Thork turned, sighting through the peaks and crags. “Yon be the four fingers and the thumb that guided us into this range”-Thork pointed out the five crests-“and there lies the pass between. And there”-his hand and arm traced a route for Elyn’s eyes to follow-“save this road, be the easiest route past where Andrak’s holt once stood, though to cross the vale I deem that the most concealed way”-again his free hand traced a route-“lies yon.” And all the while, Elyn’s gaze followed where his hand pointed, agreeing with his assessment, and she marvelled at his quick eye for the lay of the land, his sense of slopes and flats and routes across them, and she was yet amazed by his uncanny Dwarven sense of direction, of location.

“Then let us be gone,” she said when he fell quiet. “You choose, for you are the one to guide-” Suddenly Elyn held up a hand for silence. “Hist! Riders come.” And the sound of hooves knelled, but whether far or near, they could not say, for the road curved out of sight, following the base of the bluff, the stone blocking sight and baffling sound. Quickly shedding her pack, Elyn dropped to the ground, placing her ear to the earth. “Five or six,” she said after a moment, “at a middling gait. A trot. Near. And something else do I hear: a tapping, as of signals.”
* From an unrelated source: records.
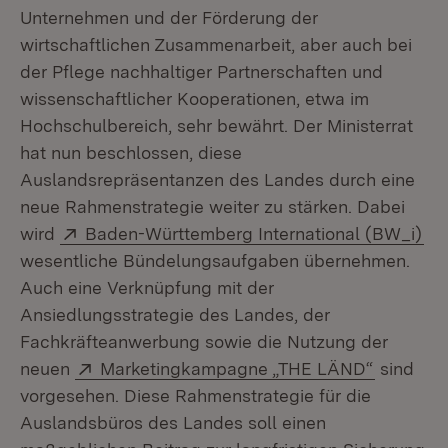
Unternehmen und der Förderung der
wirtschaftlichen Zusammenarbeit, aber auch bei
der Pflege nachhaltiger Partnerschaften und
wissenschaftlicher Kooperationen, etwa im
Hochschulbereich, sehr bewährt. Der Ministerrat
hat nun beschlossen, diese
Auslandsrepräsentanzen des Landes durch eine
neue Rahmenstrategie weiter zu stärken. Dabei
Extern:
(Öf
wird
Baden-Württemberg International (BW_i)
wesentliche Bündelungsaufgaben übernehmen.
Auch eine Verknüpfung mit der
Ansiedlungsstrategie des Landes, der
Fachkräfteanwerbung sowie die Nutzung der
Extern:
(Öffnet 
neuen
Marketingkampagne „THE LÄND“
sind
vorgesehen. Diese Rahmenstrategie für die
Auslandsbüros des Landes soll einen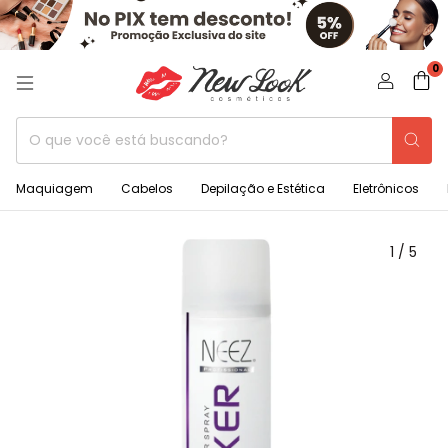
0
Maquiagem
Cabelos
Depilação e Estética
Eletrônicos
1
/
5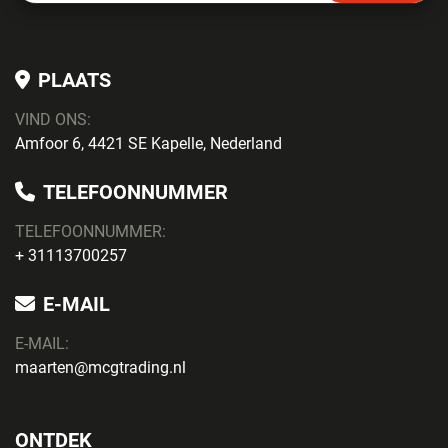
PLAATS
VIND ONS:
Amfoor 6, 4421 SE Kapelle, Nederland
TELEFOONNUMMER
TELEFOONNUMMER:
+ 31113700257
E-MAIL
E-MAIL:
maarten@mcgtrading.nl
ONTDEK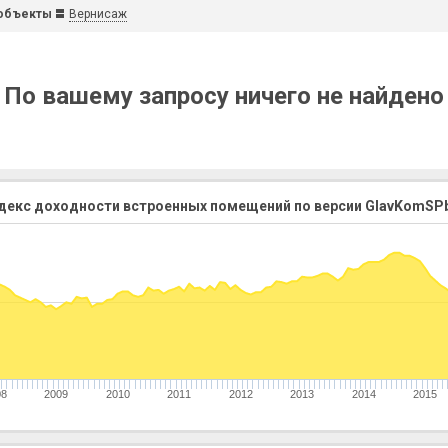
объекты
Вернисаж
По вашему запросу ничего не найдено
декс доходности встроенных помещений по версии GlavKomSPb
08
2009
2010
2011
2012
2013
2014
2015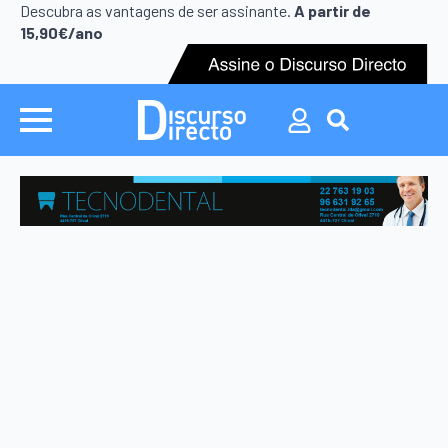
Search
Descubra as vantagens de ser assinante.
A partir de
for:
15,90€/ano
Search
for: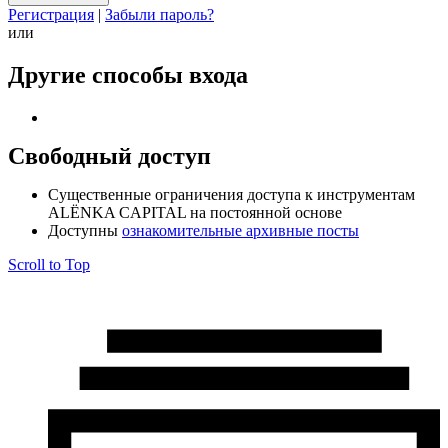
Регистрация
|
Забыли пароль?
или
Другие способы входа
Свободный доступ
Cущественные ограничения доступа к инструментам
ALЁNKA CAPITAL на постоянной основе
Доступны
ознакомительные архивные посты
Scroll to Top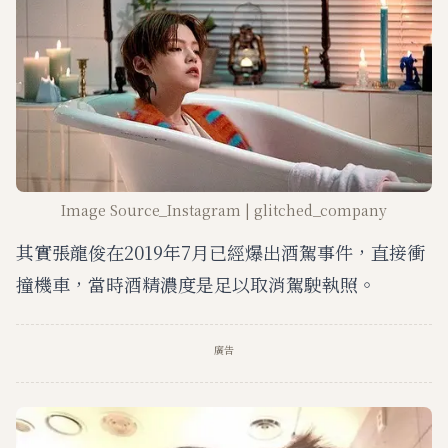
Image Source_Instagram | glitched_company
其實張龍俊在2019年7月已經爆出酒駕事件，直接衝
撞機車，當時酒精濃度是足以取消駕駛執照。
廣告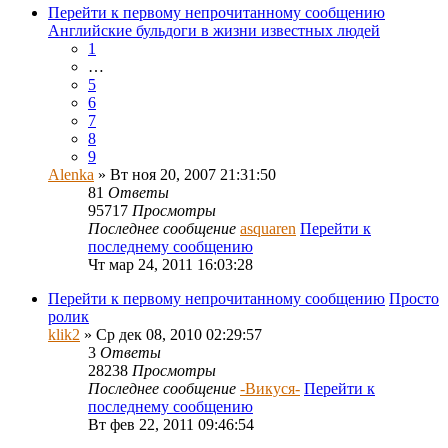
Перейти к первому непрочитанному сообщению
Английские бульдоги в жизни известных людей
1
…
5
6
7
8
9
Alenka
» Вт ноя 20, 2007 21:31:50
81
Ответы
95717
Просмотры
Последнее сообщение
asquaren
Перейти к
последнему сообщению
Чт мар 24, 2011 16:03:28
Перейти к первому непрочитанному сообщению
Просто
ролик
klik2
» Ср дек 08, 2010 02:29:57
3
Ответы
28238
Просмотры
Последнее сообщение
-Викуся-
Перейти к
последнему сообщению
Вт фев 22, 2011 09:46:54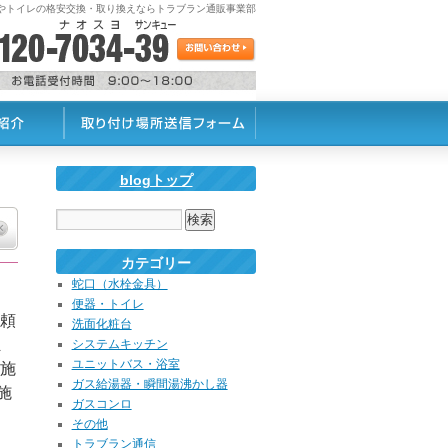
蛇口やトイレの格安交換・取り換えならトラブラン通販事業部
blogトップ
カテゴリー
蛇口（水栓金具）
便器・トイレ
頼
洗面化粧台
ま
システムキッチン
ユニットバス・浴室
◆施
ガス給湯器・瞬間湯沸かし器
施
ガスコンロ
その他
トラブラン通信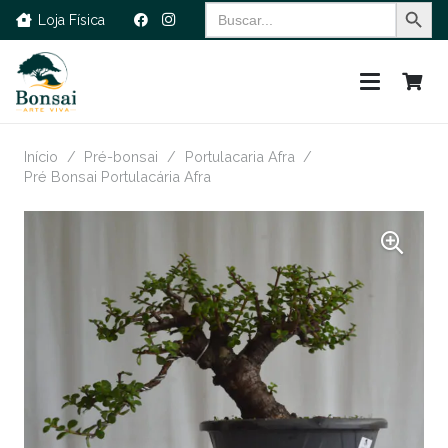
Search Button
Search
Loja Física
for:
Início
/
Pré-bonsai
/
Portulacaria Afra
/
Pré Bonsai Portulacária Afra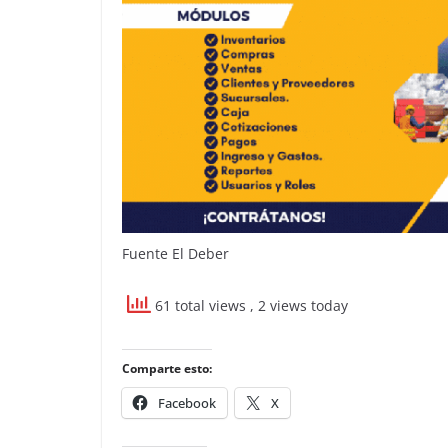
Fuente El Deber
61 total views
, 2 views today
Comparte esto:
Facebook
X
While Elyn listened to the vibrations within the ground, Thork looked about, searching for a place of concealment, and barring that, a narrow lieu that they could defend: nothing.

Even as she stood, rounding the bend some fifty yards hence came five riders-Men-and Elyn set arrow to string as Thork slipped from his backpack and hefted his axe.
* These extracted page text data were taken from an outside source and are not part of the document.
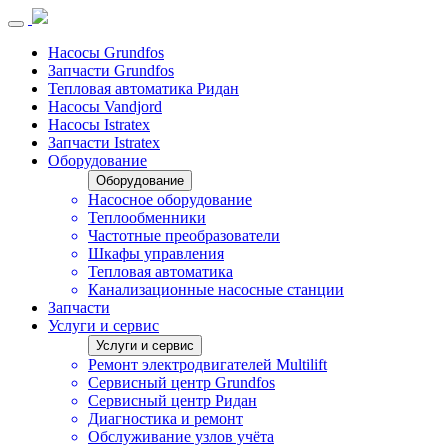
Насосы Grundfos
Запчасти Grundfos
Тепловая автоматика Ридан
Насосы Vandjord
Насосы Istratex
Запчасти Istratex
Оборудование
Оборудование
Насосное оборудование
Теплообменники
Частотные преобразователи
Шкафы управления
Тепловая автоматика
Канализационные насосные станции
Запчасти
Услуги и сервис
Услуги и сервис
Ремонт электродвигателей Multilift
Сервисный центр Grundfos
Сервисный центр Ридан
Диагностика и ремонт
Обслуживание узлов учёта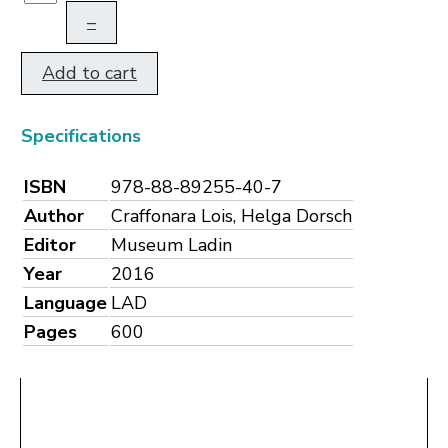
–
Add to cart
Specifications
ISBN
978-88-89255-40-7
Author
Craffonara Lois, Helga Dorsch
Editor
Museum Ladin
Year
2016
Language
LAD
Pages
600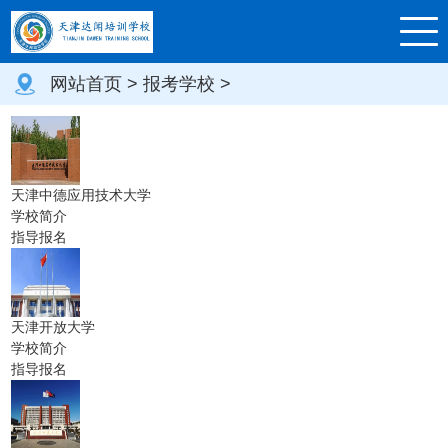
网站首页
>
报考学校
>
天津中德应用技术大学
学校简介
指导报名
天津开放大学
学校简介
指导报名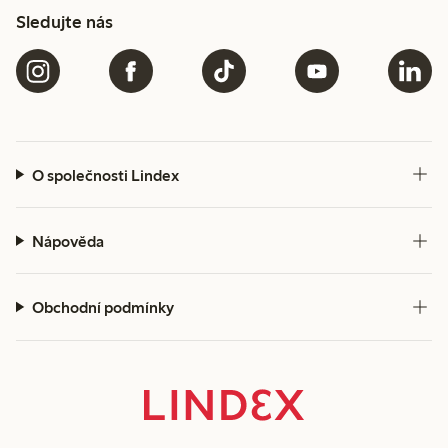
Sledujte nás
O společnosti Lindex
Nápověda
Obchodní podmínky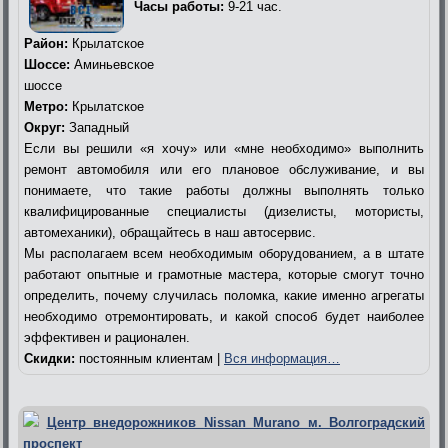
Часы работы:
9-21 час.
Район:
Крылатское
Шоссе:
Аминьевское
шоссе
Метро:
Крылатское
Округ:
Западный
Если вы решили «я хочу» или «мне необходимо» выполнить
ремонт автомобиля или его плановое обслуживание, и вы
понимаете, что такие работы должны выполнять только
квалифицированные специалисты (дизелисты, мотористы,
автомеханики), обращайтесь в наш автосервис.
Мы располагаем всем необходимым оборудованием, а в штате
работают опытные и грамотные мастера, которые смогут точно
определить, почему случилась поломка, какие именно агрегаты
необходимо отремонтировать, и какой способ будет наиболее
эффективен и рационален.
Скидки:
постоянным клиентам |
Вся информация…
Центр внедорожников Nissan Murano м. Волгоградский
проспект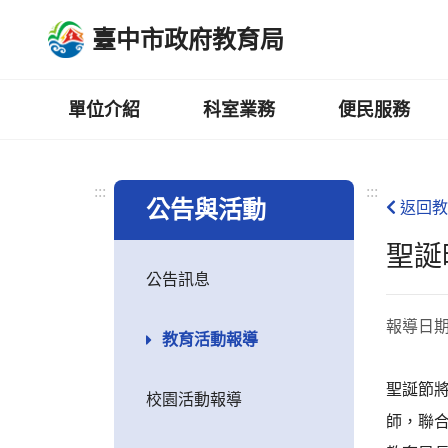
跳
臺中市政府教育局
到
主
要
內
單位介紹
科室業務
便民服務
容
區
:::
:::
公告與活動
返回教
聖誕
公告訊息
報導日
教育活動報導
聖誕節
校園活動報導
師，聯合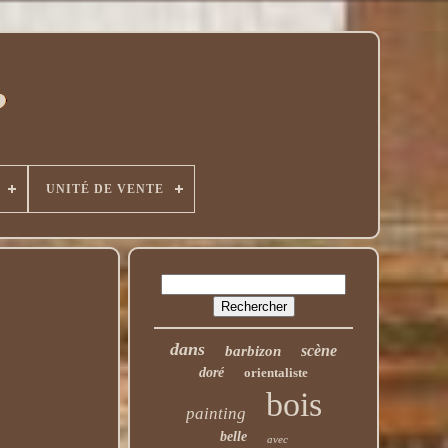
UNITÉ DE VENTE
dans
scène
barbizon
doré
orientaliste
bois
painting
belle
avec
The swart Men slowed their mounts to a walk, yet steadily came onward, all drawing tulwars but holding them horizontal across their saddles.

“Dök!” cried Thork, falling into his native tongue. “Halt!” he repeated, this time in Common.

The leader of the Men threw up his hand and called out-“Ghoda rhokho!”-in a language that neither Elyn nor Thork understood; it did not sound like the Slûk tongue, but instead something else. And the five reined to a halt. The leader said something low to his Men, then slowly stepped his horse forward while the others waited. Closer he came, until he was but paces away, his sword still gripped athwart withers. Thork raised his hand and again called “Halt!”-the rider stopping. The Man’s skin was brown with a yellowish cast, and his eyes had a cant to them. He wore a black moustache, long and lank, and a thin goatee hung down. His helm was steel, with fur trim and a point jutting upward. His armor was iron rings sewn on leather. And the Man’s tilted eyes looked first at Elyn’s red hair and her white features, then shifted to Thork, taking in his stature and forked beard.

“Kaija, Wolc,” said the rider in some form of greeting, his voice gutteral.

“Speak Common, Man,” growled Thork. “Else begone.”

The rider shook his head and pointed to his ear and mouth, displaying his tongue, then turned and called to one of his Men, motioning him forward.